Reggio, nuovo sequestro all'imprenditore della grande distribuzione
REGGIO CALABRIA Istituti di credito e assicurativi, buoni postali fruttiferi, conti correnti, depositi a risparmio, depositi titoli, polizze assicurative e carte prepagate. Erano nascosti qui i circa…

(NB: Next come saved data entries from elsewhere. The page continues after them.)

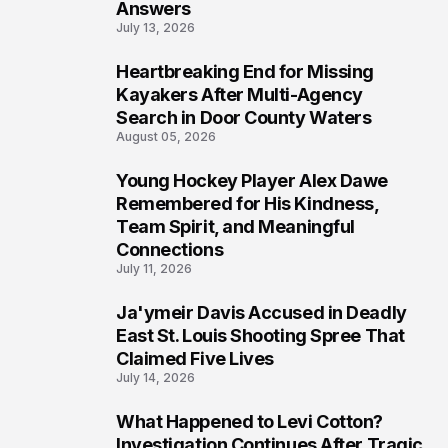
Answers
July 13, 2026
Heartbreaking End for Missing
6
Kayakers After Multi-Agency
Search in Door County Waters
August 05, 2026
Young Hockey Player Alex Dawe
7
Remembered for His Kindness,
Team Spirit, and Meaningful
Connections
July 11, 2026
Ja'ymeir Davis Accused in Deadly
8
East St. Louis Shooting Spree That
Claimed Five Lives
July 14, 2026
What Happened to Levi Cotton?
9
Investigation Continues After Tragic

REGGIO CALABRIA Istituti di credito e assicurativi, buoni postali fruttiferi, conti correnti, depositi a risparmio, depositi titoli, polizze assicurative e carte prepagate. Erano nascosti qui i circa due milioni di euro individuati e sequestrati oggi dalla Guardia di finanza a Giuseppe Chirico, considerato imprenditore espressione dei clan nella grande distribuzione, arrestato nei mesi scorsi nell’ambito dell’operazione Fata Morgana. Per i magistrati, la sua “Soral sas”, società di cui era socio e amministratore, era una “ditta di riferimento” delle ‘ndrine, proprietaria di tre grandi ipermercati era solo uno strumento dei clan, impiegato per alterare ai propri illeciti fini il sano tessuto economico reggino. Per questo, già nei mesi scorsi la Guardia di Finanza, per ordine della procura, ha passato al setaccio la capacità reddituale e del complesso dei beni di cui Giuseppe Chirico e il suo nucleo familiare sono risultati poter disporre, direttamente o indirettamente. In questo modo è emersa non solo la sproporzione esistente tra il profilo reddituale e quello patrimoniale, ma soprattutto, il ruolo di imprenditore “mafioso” di Chirico. È questo il motivo per cui nel luglio scorso sotto sequestro sono finiti la Soral, insieme a tutto il suo patrimonio aziendale – capitale sociale, partecipazioni, 3 unità locali, 25 immobili, 3 automezzi e rapporti finanziari – ma anche un terreno, un’autovettura, polizze assicurative, fondi comuni di investimento, depositi titoli del valore complessivo pari a 671.738,48 euro, intestati a Chirico e ai suoi familiari. Un patrimonio enorme cui oggi si aggiungono beni per 1,8 milioni di euro sparpagliati fra conti correnti, titoli, libretti di risparmio, buoni postali fruttiferi, polizze assicurative e carte prepagate, tutte riconducibili all’imprenditore dei clan.